Work request >> Write the records below out again exactly as given, with no images.

Stored items >>
****************************************

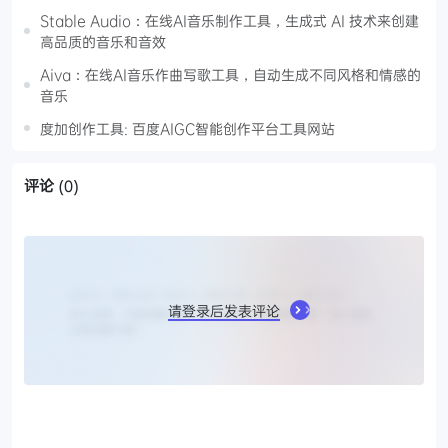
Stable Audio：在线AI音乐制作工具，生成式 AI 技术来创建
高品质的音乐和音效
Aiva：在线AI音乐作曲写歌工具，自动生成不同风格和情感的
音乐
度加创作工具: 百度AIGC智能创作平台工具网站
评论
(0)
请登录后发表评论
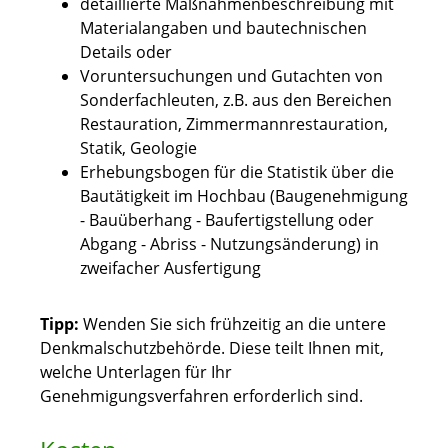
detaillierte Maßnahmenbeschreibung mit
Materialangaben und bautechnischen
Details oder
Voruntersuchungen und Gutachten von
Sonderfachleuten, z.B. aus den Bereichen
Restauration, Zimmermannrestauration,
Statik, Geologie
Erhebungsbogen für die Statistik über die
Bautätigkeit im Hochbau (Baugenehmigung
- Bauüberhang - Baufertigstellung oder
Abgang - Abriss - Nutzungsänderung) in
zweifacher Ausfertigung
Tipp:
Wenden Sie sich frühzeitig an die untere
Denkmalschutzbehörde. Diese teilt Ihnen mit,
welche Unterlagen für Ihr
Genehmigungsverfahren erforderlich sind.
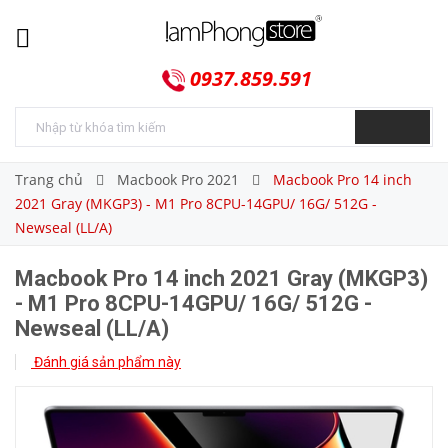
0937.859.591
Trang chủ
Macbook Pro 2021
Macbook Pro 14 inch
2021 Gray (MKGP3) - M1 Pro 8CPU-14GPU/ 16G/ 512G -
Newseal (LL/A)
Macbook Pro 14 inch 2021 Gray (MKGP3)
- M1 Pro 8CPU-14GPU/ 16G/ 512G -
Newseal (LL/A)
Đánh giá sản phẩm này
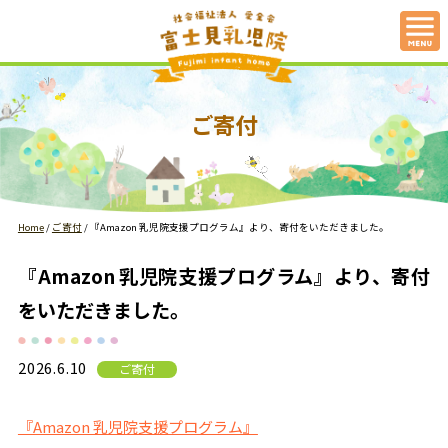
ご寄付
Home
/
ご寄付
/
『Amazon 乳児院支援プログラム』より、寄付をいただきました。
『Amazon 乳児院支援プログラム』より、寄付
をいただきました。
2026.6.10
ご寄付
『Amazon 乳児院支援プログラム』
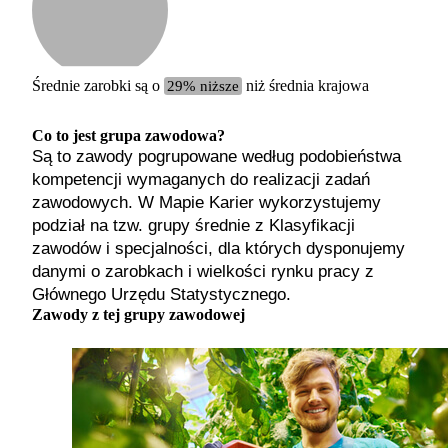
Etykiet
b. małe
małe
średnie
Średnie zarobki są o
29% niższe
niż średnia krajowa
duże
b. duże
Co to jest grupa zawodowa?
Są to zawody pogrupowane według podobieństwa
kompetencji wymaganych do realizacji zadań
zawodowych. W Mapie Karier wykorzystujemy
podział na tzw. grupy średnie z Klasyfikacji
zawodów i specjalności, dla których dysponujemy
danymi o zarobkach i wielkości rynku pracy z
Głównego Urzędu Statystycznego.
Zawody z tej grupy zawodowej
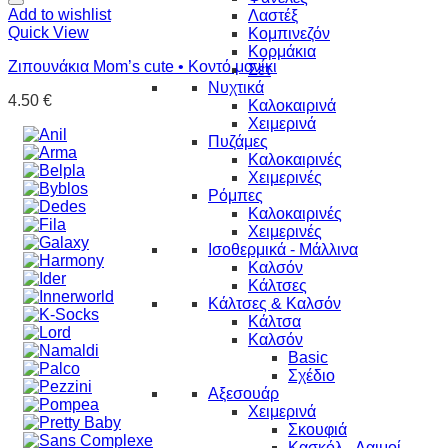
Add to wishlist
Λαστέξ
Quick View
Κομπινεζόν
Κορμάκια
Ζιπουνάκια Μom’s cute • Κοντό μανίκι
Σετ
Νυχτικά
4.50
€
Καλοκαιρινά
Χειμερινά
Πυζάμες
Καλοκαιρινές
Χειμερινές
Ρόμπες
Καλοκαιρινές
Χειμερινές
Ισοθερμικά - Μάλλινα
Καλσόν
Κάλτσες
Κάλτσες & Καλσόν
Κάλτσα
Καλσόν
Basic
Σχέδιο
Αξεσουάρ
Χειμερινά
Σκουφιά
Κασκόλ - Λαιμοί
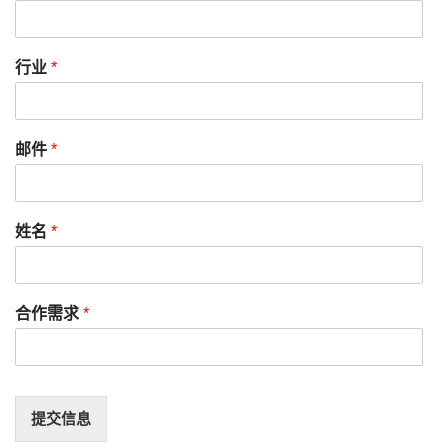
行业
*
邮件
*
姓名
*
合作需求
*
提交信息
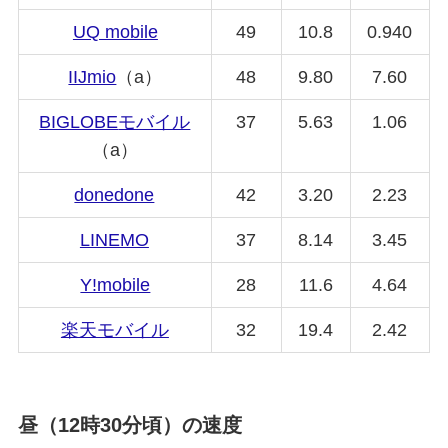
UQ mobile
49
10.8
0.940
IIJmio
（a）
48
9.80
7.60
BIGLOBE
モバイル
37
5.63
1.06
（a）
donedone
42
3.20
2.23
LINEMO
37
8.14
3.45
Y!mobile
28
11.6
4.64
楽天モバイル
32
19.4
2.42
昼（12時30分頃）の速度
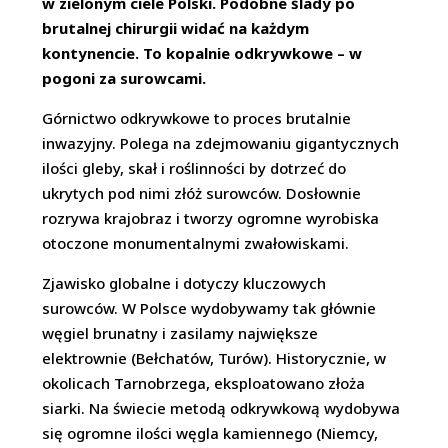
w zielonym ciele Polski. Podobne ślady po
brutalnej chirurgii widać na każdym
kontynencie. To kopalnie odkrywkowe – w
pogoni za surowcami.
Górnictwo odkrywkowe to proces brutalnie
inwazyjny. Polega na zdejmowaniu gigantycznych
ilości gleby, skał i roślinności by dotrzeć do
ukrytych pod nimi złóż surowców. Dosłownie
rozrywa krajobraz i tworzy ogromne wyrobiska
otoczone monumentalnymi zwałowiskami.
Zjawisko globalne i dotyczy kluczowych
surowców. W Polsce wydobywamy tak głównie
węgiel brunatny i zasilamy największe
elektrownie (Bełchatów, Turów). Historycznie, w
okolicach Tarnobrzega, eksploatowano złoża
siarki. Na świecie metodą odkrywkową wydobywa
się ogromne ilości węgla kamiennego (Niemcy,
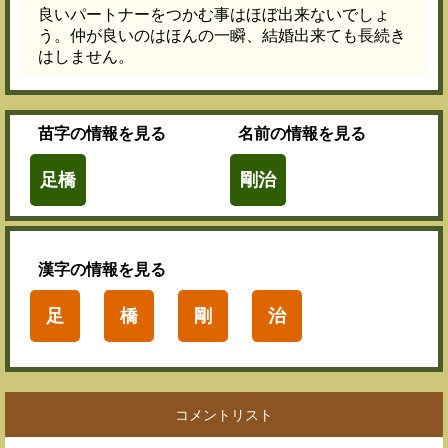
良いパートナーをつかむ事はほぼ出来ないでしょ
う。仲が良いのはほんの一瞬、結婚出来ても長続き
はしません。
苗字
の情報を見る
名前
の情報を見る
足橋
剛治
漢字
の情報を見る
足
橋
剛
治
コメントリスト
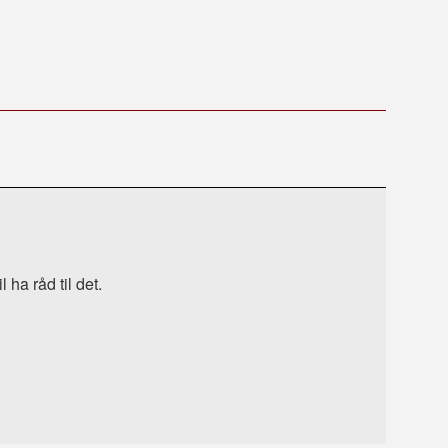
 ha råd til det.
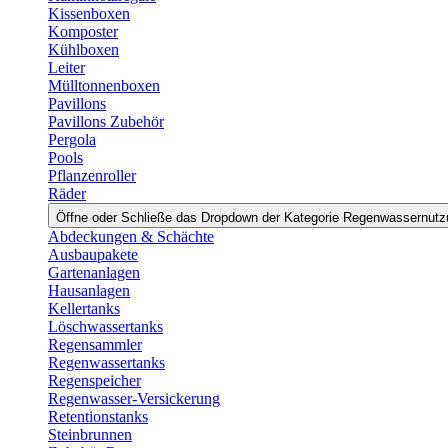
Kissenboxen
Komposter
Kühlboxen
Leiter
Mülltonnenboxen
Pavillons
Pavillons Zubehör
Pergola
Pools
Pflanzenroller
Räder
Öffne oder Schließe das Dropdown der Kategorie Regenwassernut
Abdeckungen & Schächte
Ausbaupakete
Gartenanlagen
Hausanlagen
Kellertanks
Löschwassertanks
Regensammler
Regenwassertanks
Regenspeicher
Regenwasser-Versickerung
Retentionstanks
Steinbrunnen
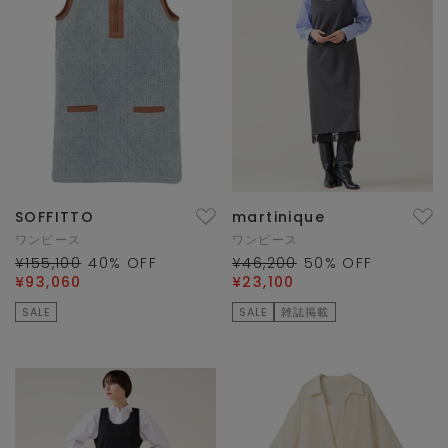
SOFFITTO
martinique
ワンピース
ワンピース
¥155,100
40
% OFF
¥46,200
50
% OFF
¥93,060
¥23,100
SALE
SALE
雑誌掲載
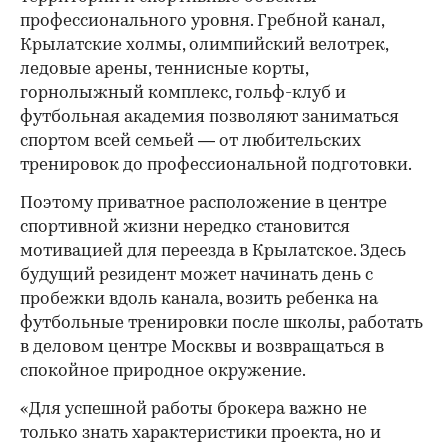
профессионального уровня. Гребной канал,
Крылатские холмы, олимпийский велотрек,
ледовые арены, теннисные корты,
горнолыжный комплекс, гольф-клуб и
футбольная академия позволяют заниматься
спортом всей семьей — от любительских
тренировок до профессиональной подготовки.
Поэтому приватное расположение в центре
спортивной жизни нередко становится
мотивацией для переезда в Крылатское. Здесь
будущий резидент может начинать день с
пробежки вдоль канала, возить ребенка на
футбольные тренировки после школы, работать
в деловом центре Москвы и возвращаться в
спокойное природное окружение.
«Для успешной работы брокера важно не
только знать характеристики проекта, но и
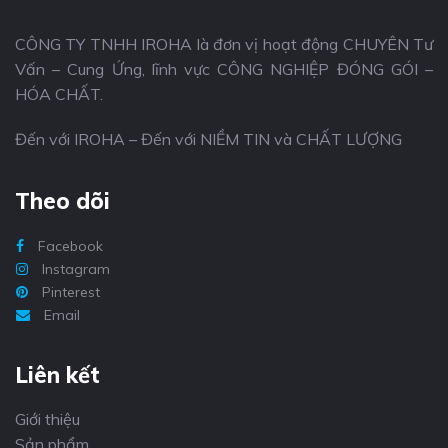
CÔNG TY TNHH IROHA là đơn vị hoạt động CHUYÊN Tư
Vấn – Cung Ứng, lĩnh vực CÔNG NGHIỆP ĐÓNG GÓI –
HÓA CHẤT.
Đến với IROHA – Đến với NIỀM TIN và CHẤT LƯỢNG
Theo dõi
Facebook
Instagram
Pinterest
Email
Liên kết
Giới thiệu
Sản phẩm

****************************************

Result of the exercise >>
Stable Audio：在线AI音乐制作工具，生成式 AI 技术来创建
高品质的音乐和音效
Aiva：在线AI音乐作曲写歌工具，自动生成不同风格和情感的
音乐
度加创作工具: 百度AIGC智能创作平台工具网站
评论
(0)
请登录后发表评论
detaillierte Maßnahmenbeschreibung mit
Materialangaben und bautechnischen
Details oder
Voruntersuchungen und Gutachten von
Sonderfachleuten, z.B. aus den Bereichen
Restauration, Zimmermannrestauration,
Statik, Geologie
Erhebungsbogen für die Statistik über die
Bautätigkeit im Hochbau (Baugenehmigung
- Bauüberhang - Baufertigstellung oder
Abgang - Abriss - Nutzungsänderung) in
zweifacher Ausfertigung
Tipp:
Wenden Sie sich frühzeitig an die untere
Denkmalschutzbehörde. Diese teilt Ihnen mit,
welche Unterlagen für Ihr
Genehmigungsverfahren erforderlich sind.
0937.859.591
Trang chủ
Macbook Pro 2021
Macbook Pro 14 inch
2021 Gray (MKGP3) - M1 Pro 8CPU-14GPU/ 16G/ 512G -
Newseal (LL/A)
Macbook Pro 14 inch 2021 Gray (MKGP3)
- M1 Pro 8CPU-14GPU/ 16G/ 512G -
Newseal (LL/A)
Đánh giá sản phẩm này
ご寄付
Home
/
ご寄付
/
『Amazon 乳児院支援プログラム』より、寄付をいただきました。
『Amazon 乳児院支援プログラム』より、寄付
をいただきました。
2026.6.10
ご寄付
『Amazon 乳児院支援プログラム』
Etykiet
b. małe
małe
średnie
Średnie zarobki są o
29% niższe
niż średnia krajowa
duże
b. duże
Co to jest grupa zawodowa?
Są to zawody pogrupowane według podobieństwa
kompetencji wymaganych do realizacji zadań
zawodowych. W Mapie Karier wykorzystujemy
podział na tzw. grupy średnie z Klasyfikacji
zawodów i specjalności, dla których dysponujemy
danymi o zarobkach i wielkości rynku pracy z
Głównego Urzędu Statystycznego.
Zawody z tej grupy zawodowej
Add to wishlist
Λαστέξ
Quick View
Κομπινεζόν
Κορμάκια
Ζιπουνάκια Μom’s cute • Κοντό μανίκι
Σετ
Νυχτικά
4.50
€
Καλοκαιρινά
Χειμερινά
Πυζάμες
Καλοκαιρινές
Χειμερινές
Ρόμπες
Καλοκαιρινές
Χειμερινές
Ισοθερμικά - Μάλλινα
Καλσόν
Κάλτσες
Κάλτσες & Καλσόν
Κάλτσα
Καλσόν
Basic
Σχέδιο
Αξεσουάρ
Χειμερινά
Σκουφιά
Κασκόλ - Λαιμοί
行业
*
邮件
*
姓名
*
合作需求
*
提交信息
UQ mobile
49
10.8
0.940
IIJmio
（a）
48
9.80
7.60
BIGLOBE
モバイル
37
5.63
1.06
（a）
donedone
42
3.20
2.23
LINEMO
37
8.14
3.45
Y!mobile
28
11.6
4.64
楽天モバイル
32
19.4
2.42
昼（12時30分頃）の速度
w zielonym ciele Polski. Podobne ślady po
brutalnej chirurgii widać na każdym
kontynencie. To kopalnie odkrywkowe – w
pogoni za surowcami.
Górnictwo odkrywkowe to proces brutalnie
inwazyjny. Polega na zdejmowaniu gigantycznych
ilości gleby, skał i roślinności by dotrzeć do
ukrytych pod nimi złóż surowców. Dosłownie
rozrywa krajobraz i tworzy ogromne wyrobiska
otoczone monumentalnymi zwałowiskami.
Zjawisko globalne i dotyczy kluczowych
surowców. W Polsce wydobywamy tak głównie
węgiel brunatny i zasilamy największe
elektrownie (Bełchatów, Turów). Historycznie, w
okolicach Tarnobrzega, eksploatowano złoża
siarki. Na świecie metodą odkrywkową wydobywa
się ogromne ilości węgla kamiennego (Niemcy,
良いパートナーをつかむ事はほぼ出来ないでしょ
う。仲が良いのはほんの一瞬、結婚出来ても長続き
はしません。
苗字
の情報を見る
名前
の情報を見る
足橋
剛治
漢字
の情報を見る
足
橋
剛
治
コメントリスト
 ha råd til det.
Kissenboxen
Komposter
Kühlboxen
Leiter
Mülltonnenboxen
Pavillons
Pavillons Zubehör
Pergola
Pools
Pflanzenroller
Räder
Öffne oder Schließe das Dropdown der Kategorie Regenwassernut
Abdeckungen & Schächte
Ausbaupakete
Gartenanlagen
Hausanlagen
Kellertanks
Löschwassertanks
Regensammler
Regenwassertanks
Regenspeicher
Regenwasser-Versickerung
Retentionstanks
Steinbrunnen
SOFFITTO
martinique
ワンピース
ワンピース
¥155,100
40
% OFF
¥46,200
50
% OFF
¥93,060
¥23,100
SALE
SALE
雑誌掲載
профессионального уровня. Гребной канал,
Крылатские холмы, олимпийский велотрек,
ледовые арены, теннисные корты,
горнолыжный комплекс, гольф-клуб и
футбольная академия позволяют заниматься
спортом всей семьей — от любительских
тренировок до профессиональной подготовки.
Поэтому приватное расположение в центре
спортивной жизни нередко становится
мотивацией для переезда в Крылатское. Здесь
будущий резидент может начинать день с
пробежки вдоль канала, возить ребенка на
футбольные тренировки после школы, работать
в деловом центре Москвы и возвращаться в
спокойное природное окружение.
«Для успешной работы брокера важно не
только знать характеристики проекта, но и
CÔNG TY TNHH IROHA là đơn vị hoạt động CHUYÊN Tư
Vấn – Cung Ứng, lĩnh vực CÔNG NGHIỆP ĐÓNG GÓI –
HÓA CHẤT.
Đến với IROHA – Đến với NIỀM TIN và CHẤT LƯỢNG
Theo dõi
Facebook
Instagram
Pinterest
Email
Liên kết
Giới thiệu
Sản phẩm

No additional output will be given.